Le quatrième critère concerne la qualité des structures organisationnelles. Une Église devrait être organisée et structurée pour aider l’accomplissement de la mission et rendre le travail communautaire plus efficace. Christian Schwartz insiste pour dire que les structures font partie du processus de croissance ; même dans la nature, l’apparition de la vie est une question d’organisation. Ce critère invite à confier des postes de responsabilité aux membres de la communauté[52]. Grâce à cette forme de gestion, on peut facilement multiplier les services des secteurs au sein de la communauté.

Le cinquième critère concerne la qualité des célébrations. Celles-ci peuvent s'adresser aux chrétiens ou aux non-chrétiens, leur style peut être formel ou spontané, leur langage « ecclésiastique » ou « familier » mais l’important c’est qu’elles soient ressenties comme des expériences édifiantes. Trop souvent les célébrations sont considérées comme un fardeau, comme un devoir à accomplir et sont terriblement ennuyeuses. À cause du manque d’enthousiasme qu’elles produisent, les chrétiens n’ont pas envie d’inviter d’autres personnes à l’Église et même s’ils le faisaient les personnes invitées ne reviendraient probablement pas. Il s’agit donc de travailler sur la qualité de la liturgie et de la prédication afin que les participants puissent dire que les célébrations les ont édifiés, qu’elles leur ont donné de la joie, de l’allégresse et une meilleure compréhension de la Parole. Ce genre de rassemblement attire les gens et fait ainsi grandir l’Église d’elle-même[53].

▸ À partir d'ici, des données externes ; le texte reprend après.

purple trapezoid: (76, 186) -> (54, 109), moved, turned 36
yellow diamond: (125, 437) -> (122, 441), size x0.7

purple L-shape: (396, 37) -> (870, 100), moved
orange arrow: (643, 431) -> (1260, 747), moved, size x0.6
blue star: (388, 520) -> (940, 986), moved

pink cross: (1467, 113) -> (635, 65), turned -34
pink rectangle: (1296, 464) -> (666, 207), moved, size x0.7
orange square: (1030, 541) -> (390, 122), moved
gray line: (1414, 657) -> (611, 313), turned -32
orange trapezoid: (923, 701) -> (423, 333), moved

Le sixième critère de qualité concerne les groupes de maison. L'enquête de Christian Schwartz montre que les cellules de maison sont un facteur universel de croissance. Mais on ne doit pas se contenter d'y étudier la Bible, il faut aussi actualiser les textes des Écritures et en trouver des applications concrètes. Les cellules sont un espace ecclésial où les membres peuvent parler de leurs épreuves, poser des questions et trouver le soutien des autres. Elles ont aussi l’avantage de permettre aux chrétiens de se mettre au service de leurs frères et sœurs par leurs dons spirituels et de révéler des responsables potentiels pour la communauté[54].

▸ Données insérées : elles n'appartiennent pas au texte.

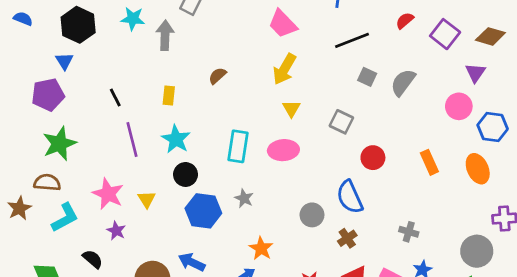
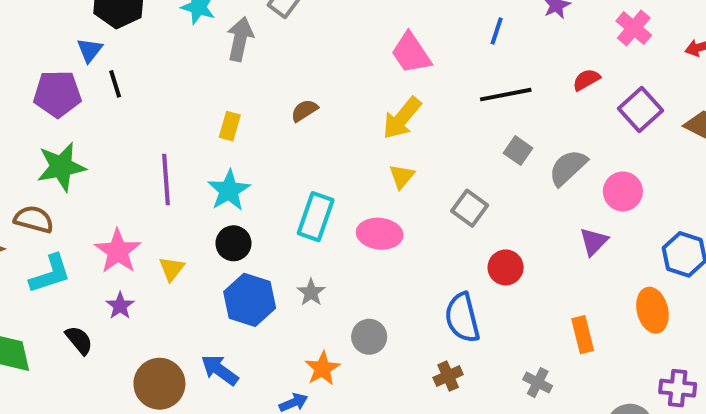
purple triangle: (475, 73) -> (594, 242), moved
black line: (115, 98) -> (115, 84), moved
pink circle: (459, 106) -> (623, 191), moved
orange rectangle: (429, 162) -> (583, 335), moved
gray circle: (312, 215) -> (369, 337), moved

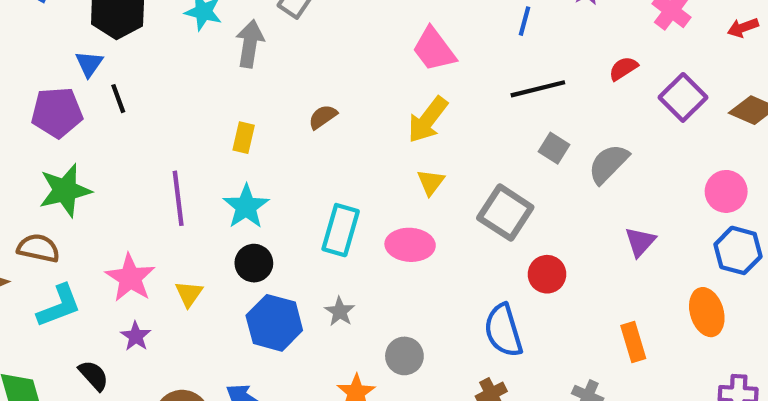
pink circle: (623, 191) -> (726, 191), moved
gray square: (470, 208) -> (505, 213), size x1.4

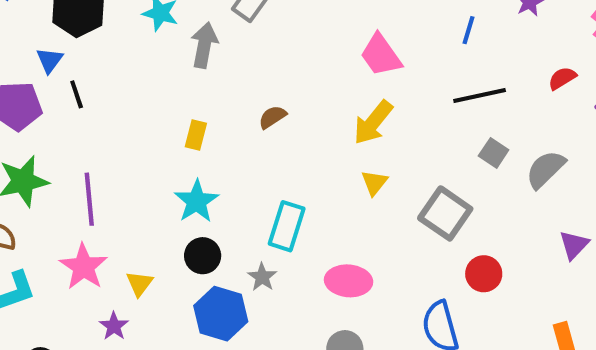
purple line: (178, 198) -> (89, 199), moved
pink ellipse: (410, 245) -> (349, 281), moved
gray star: (340, 312) -> (262, 277), moved
purple star: (136, 336) -> (114, 326), moved

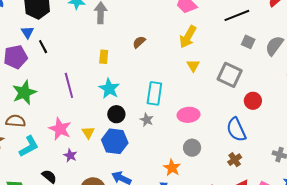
purple line: (89, 199) -> (69, 85), moved
blue hexagon: (221, 314) -> (115, 141), moved
purple star: (114, 326) -> (70, 155), moved

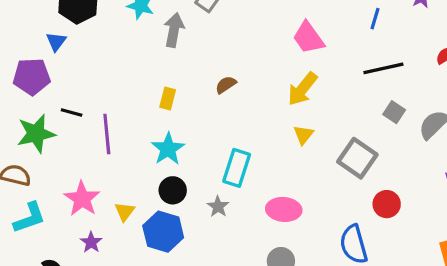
black line: (43, 47) -> (72, 113), moved, turned -56

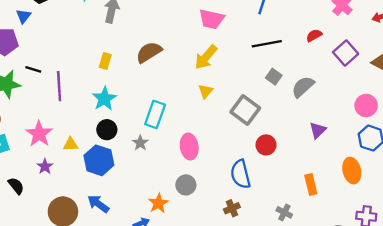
pink trapezoid: (308, 38) -> (212, 19), turned -44
brown semicircle: (226, 85) -> (149, 52), size x1.6
pink ellipse: (284, 209) -> (189, 147), turned 75
yellow triangle: (125, 212) -> (71, 144), turned 49

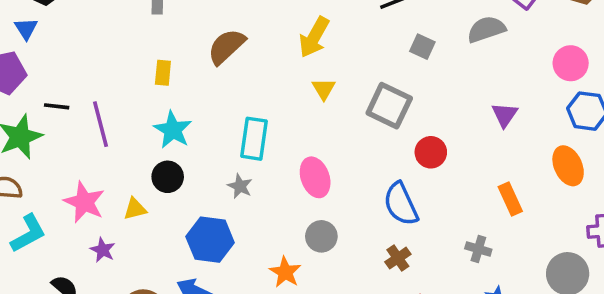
gray semicircle: (303, 87) -> (486, 29), moved, turned 35
black circle: (107, 130) -> (168, 177), moved
blue hexagon: (99, 160) -> (210, 240), moved

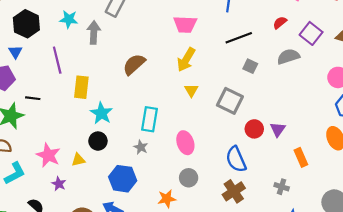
yellow rectangle: (163, 73) -> (81, 87), moved, size x1.5
purple triangle: (505, 115) -> (278, 129), moved
purple line: (101, 124) -> (57, 60), moved
brown cross: (398, 258) -> (234, 191), size x1.5
orange star: (285, 272) -> (167, 199), turned 30

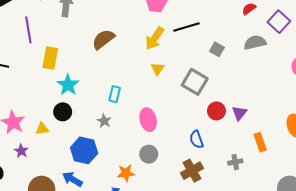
black line: (239, 38) -> (187, 27), moved
cyan rectangle: (150, 119) -> (115, 94), size x0.7
blue semicircle: (236, 159) -> (196, 139), size x0.7
gray cross: (282, 187) -> (235, 162), moved, turned -32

Le septième critère concerne la qualité de l’évangélisation. Les pasteurs doivent comprendre que si tous les chrétiens ne sont pas appelés à être des évangélistes, tous peuvent cependant employer leurs dons pour évangéliser à leur manière. Chaque chrétien doit mettre ses dons au service des non-chrétiens en entretenant de bonnes relations personnelles et en faisant en sorte que ces derniers puissent entrer en contact avec l'Église et entendre l'Évangile[55]. Il s'agit, pour les membres d’une communauté chrétienne, d'utiliser leurs relations existantes pour partager l’Évangile et adapter leurs efforts d'évangélisation aux problèmes et aux besoins spécifiques de leur milieu[56].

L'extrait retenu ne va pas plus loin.